Souvenirs de Fort Union-Missouri-1870

Je revois toujours l’imposante silhouette du fort Laramie, comme un esquif échoué sur les rives d’une mer ténébreuse. Jusqu’en 1849 le fort avait été la véritable porte du royaume de l’Ouest. Mais son rachat pour quatre dollars par l’US army, fit reculer la frontière vers les montagnes rocheuses et les territoires du Dakota et des Black hills. J’avais 22 ans, lorsque je partais sur les traces des mountain men et que je passais pour la première fois devant ce fort mythique dont les hautes palissades avaient été démontées depuis bien longtemps. Ainsi, dès ma naissance en 1848, les terres des frontiermen commençaient doucement à s’estomper devant la civilisation. Lorsque je me rendis dans l’Ouest en cette année 1870, l’armée avait déjà érigé une ligne de forts vers le Yellostown et le Missouri. La porte de l’ouest à cette époque, avait les allures d’un hole in the wall, un endroit secret dont on chuchotait le nom avec discrétion; il s’agissait d’un vieux fort en ruine, fort Union, fondé par le trappeur Kenneth McEnzie en 1828 en bordure des monts N.Dak et qui avait lui aussi été vendu à l’armée en 1867, mais celle-ci préféra construire un nouveau fort à trois miles plus à l’est.

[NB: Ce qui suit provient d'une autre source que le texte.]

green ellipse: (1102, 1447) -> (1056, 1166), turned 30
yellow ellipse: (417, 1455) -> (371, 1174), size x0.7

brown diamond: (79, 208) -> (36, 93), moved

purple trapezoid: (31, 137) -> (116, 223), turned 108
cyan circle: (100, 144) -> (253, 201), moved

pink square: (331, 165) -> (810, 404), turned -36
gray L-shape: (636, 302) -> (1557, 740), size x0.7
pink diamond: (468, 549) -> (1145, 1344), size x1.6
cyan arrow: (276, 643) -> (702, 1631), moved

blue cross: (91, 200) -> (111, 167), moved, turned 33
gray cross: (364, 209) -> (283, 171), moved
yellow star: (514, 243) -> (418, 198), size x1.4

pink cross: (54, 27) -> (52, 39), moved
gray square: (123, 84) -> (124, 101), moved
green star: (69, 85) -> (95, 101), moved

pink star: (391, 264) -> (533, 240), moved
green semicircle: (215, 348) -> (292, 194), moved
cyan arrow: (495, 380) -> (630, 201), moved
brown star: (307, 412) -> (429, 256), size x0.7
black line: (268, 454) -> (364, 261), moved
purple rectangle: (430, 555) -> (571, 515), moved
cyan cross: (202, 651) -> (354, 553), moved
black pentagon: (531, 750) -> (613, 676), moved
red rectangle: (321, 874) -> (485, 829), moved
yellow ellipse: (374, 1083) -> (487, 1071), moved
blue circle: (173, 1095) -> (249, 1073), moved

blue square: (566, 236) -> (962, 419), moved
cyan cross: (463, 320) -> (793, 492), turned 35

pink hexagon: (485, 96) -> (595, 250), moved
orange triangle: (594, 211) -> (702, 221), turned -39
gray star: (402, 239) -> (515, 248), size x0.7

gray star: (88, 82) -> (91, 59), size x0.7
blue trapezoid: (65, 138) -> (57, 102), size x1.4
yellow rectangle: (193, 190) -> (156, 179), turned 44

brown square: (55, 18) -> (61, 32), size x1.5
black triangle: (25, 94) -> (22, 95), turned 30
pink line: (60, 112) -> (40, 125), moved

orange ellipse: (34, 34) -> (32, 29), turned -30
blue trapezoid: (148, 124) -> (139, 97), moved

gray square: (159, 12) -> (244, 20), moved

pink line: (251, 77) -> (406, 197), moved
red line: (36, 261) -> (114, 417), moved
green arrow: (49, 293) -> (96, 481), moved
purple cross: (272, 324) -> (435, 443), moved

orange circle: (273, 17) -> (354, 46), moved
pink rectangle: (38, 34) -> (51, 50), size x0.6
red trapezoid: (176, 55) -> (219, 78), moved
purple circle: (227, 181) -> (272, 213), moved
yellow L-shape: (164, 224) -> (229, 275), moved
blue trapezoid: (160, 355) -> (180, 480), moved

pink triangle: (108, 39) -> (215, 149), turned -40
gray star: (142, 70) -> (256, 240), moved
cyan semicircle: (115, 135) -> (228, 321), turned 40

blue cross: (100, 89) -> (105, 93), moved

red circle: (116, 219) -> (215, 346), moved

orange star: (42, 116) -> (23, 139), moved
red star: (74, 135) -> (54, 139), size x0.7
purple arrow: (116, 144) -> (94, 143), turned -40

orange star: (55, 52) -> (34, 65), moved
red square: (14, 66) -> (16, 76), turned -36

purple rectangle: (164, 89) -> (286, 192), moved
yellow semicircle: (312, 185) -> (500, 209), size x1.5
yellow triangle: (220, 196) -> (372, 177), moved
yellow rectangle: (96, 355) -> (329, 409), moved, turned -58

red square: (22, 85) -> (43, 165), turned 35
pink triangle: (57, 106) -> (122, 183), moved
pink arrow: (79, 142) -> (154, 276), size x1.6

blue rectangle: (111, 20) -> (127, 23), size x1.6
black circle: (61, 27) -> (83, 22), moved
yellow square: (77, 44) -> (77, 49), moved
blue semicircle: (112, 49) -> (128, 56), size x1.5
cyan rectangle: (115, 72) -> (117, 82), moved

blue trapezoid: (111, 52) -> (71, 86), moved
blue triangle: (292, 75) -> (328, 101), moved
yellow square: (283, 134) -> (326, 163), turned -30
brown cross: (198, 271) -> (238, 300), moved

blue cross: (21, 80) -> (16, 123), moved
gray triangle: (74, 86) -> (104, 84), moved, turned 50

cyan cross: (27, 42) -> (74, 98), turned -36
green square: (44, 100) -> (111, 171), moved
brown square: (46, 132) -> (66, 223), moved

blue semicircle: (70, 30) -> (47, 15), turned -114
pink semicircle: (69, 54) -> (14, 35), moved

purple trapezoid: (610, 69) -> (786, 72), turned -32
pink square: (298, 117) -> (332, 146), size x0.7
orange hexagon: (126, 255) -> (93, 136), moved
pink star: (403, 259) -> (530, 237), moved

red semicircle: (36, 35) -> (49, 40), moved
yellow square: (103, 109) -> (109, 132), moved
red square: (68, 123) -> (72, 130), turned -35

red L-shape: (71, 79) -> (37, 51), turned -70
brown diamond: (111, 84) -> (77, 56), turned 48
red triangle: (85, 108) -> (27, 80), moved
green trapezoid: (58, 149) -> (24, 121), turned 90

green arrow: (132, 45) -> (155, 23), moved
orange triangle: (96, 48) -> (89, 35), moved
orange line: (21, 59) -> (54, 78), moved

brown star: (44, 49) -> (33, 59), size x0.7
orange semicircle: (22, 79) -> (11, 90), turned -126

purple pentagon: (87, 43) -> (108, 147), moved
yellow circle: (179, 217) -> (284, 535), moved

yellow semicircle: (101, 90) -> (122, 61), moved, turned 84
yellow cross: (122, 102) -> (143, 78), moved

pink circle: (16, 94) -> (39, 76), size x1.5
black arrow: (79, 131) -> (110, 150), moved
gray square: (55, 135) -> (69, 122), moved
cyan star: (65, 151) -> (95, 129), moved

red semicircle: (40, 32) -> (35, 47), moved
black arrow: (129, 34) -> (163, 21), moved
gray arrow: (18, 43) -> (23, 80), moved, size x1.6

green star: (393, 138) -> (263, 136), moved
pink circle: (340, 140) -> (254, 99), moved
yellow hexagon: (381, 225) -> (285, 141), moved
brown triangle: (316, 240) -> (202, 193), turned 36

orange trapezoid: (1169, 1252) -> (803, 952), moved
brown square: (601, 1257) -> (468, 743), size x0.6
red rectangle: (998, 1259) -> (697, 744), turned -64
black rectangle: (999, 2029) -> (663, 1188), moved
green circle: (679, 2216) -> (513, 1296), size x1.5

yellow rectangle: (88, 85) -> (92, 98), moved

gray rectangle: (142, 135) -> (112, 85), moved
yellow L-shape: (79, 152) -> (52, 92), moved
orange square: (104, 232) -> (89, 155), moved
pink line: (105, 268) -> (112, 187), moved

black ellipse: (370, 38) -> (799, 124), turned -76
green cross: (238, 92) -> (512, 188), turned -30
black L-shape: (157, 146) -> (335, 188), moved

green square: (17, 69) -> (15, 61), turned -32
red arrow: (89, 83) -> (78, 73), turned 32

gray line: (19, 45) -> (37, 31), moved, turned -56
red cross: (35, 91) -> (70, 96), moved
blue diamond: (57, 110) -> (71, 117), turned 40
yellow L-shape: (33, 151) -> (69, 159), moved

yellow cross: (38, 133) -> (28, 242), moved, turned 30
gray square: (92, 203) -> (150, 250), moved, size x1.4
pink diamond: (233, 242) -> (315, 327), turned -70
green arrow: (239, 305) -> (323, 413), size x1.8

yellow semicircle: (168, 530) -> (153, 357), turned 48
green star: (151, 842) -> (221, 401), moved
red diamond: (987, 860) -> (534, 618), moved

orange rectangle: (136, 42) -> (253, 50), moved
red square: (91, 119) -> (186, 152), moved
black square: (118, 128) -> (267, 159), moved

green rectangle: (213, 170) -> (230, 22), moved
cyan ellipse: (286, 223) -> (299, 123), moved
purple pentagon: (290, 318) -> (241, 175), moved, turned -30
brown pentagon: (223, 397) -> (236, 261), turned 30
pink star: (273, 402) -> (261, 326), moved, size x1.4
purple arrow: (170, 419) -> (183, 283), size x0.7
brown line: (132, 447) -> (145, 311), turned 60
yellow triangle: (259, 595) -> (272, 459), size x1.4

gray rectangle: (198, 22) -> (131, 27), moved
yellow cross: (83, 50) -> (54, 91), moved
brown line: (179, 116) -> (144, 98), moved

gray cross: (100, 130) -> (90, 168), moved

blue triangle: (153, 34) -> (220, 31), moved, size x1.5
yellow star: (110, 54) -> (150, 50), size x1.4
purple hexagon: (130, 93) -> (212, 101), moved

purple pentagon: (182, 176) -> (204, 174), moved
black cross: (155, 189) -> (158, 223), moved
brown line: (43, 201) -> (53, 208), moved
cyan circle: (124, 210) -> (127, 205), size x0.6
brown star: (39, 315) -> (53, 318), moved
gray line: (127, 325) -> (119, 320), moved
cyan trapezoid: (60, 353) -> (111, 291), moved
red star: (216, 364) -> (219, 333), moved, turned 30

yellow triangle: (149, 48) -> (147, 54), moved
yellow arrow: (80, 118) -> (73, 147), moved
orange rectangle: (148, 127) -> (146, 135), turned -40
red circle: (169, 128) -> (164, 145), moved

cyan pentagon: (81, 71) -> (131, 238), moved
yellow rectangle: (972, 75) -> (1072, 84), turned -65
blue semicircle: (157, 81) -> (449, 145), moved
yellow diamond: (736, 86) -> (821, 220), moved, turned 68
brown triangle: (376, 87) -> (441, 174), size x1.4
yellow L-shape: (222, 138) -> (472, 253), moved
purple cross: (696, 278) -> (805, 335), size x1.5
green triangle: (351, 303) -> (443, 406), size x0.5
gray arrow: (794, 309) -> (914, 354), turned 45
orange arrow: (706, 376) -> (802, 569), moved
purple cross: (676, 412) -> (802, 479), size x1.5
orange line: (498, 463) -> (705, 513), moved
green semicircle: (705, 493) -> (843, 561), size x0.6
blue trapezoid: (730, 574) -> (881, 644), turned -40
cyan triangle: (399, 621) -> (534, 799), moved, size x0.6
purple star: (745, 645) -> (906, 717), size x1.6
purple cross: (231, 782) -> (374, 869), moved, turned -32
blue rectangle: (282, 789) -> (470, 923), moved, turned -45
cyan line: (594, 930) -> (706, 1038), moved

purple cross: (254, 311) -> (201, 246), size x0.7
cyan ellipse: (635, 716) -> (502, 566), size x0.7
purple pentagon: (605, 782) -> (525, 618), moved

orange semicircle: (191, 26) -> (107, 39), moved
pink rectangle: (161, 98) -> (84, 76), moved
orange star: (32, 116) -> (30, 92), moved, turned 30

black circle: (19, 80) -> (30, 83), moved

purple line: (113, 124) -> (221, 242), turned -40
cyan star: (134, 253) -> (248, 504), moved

Abandonné, le fort Union n’en continua pas moins à être le point de rendez-vous clandestin des indiens et des trappeurs dont le commerce s’accommodait mal de l’armée et des lois.

Les maîtres du camp étaient les survivants de la tribu des Hidatsas qui avaient été éradiqués par l’épidémie de variole de 1837, et son chef Crow Flies High, régnait sur les ruines comme un despote éclairé. Une ville cosmopolite de tipis avait poussé autour du fort, elle réunissait des tribus aussi différentes que les Assiniboine, Crow, Cree, Ojibway, Blackfeet, Arikoa, Mandan, Sioux et les sang mêlés de la vallée de la rivière rouge. La grande cour du fort, illuminée par des feux, laissait entrer une foule de curieux et d’acheteurs qui passaient entre les nombreuses ouvertures de la palissade éventrée. Le chef Hidatsa avait ses quartiers dans un donjon du fort, lui et sa garde prétorienne portaient des dolmans rouges et dorés qui avaient appartenu à la garde impériale mexicaine de Maximilien de Habsbourg, et qu’ils revêtaient par dessus la traditionnelle tenue en daim; ils portaient en outre d’énormes chapkas en peau de bisons qui leur donnait un faux air de Horse-guards britanniques. La compagnie de Crow Flies High régnait en maître sur le commerce, et les commissions allaient directement dans la poche du chef. Ici, pas question de concurrence, et la plupart des téméraires étaient tirés comme des lapins et dévorés par les loups. Le fort avait une allure de foire permanente et sur la plaza on s’échangeait des fourrures contre des armes, des couvertures, des ustensiles de cuisine et des vêtements. On pouvait en outre se faire arracher les dents par de faux dentistes métis, acheter des objets magiques, bijoux, talismans et autres chemises d’invulnérabilité très prisées des Indiens. La foule était composée de squaws et d’enfants, de guerriers enroulés dans de longues couvertures, de marchands ambulants et de trafiquants en haut de formes ou en Derby, d’aventuriers en vieilles redingotes militaires, de trappeurs et de coureurs des pistes au bonnet en peau de castor, certains d’entre eux avaient des vestes de daim lubrifiées à la graisse, dont la partie supérieure était confectionnée avec des étoffes rouge de velours précieux. Quelques uns étaient vêtus à la cosaque, en chemises sans cols et longs manteaux de fourrure en peaux de loups. Ils portaient la barbe avec de longs cheveux tombant sur les épaules. La plupart des mountain men ne quittaient jamais leurs grands fusils et tous arboraient un tomahawk, une paire de revolvers, un imposant Bowie Knife ou de minces dagues d’Arkansas passées dans la boucle de ceinture.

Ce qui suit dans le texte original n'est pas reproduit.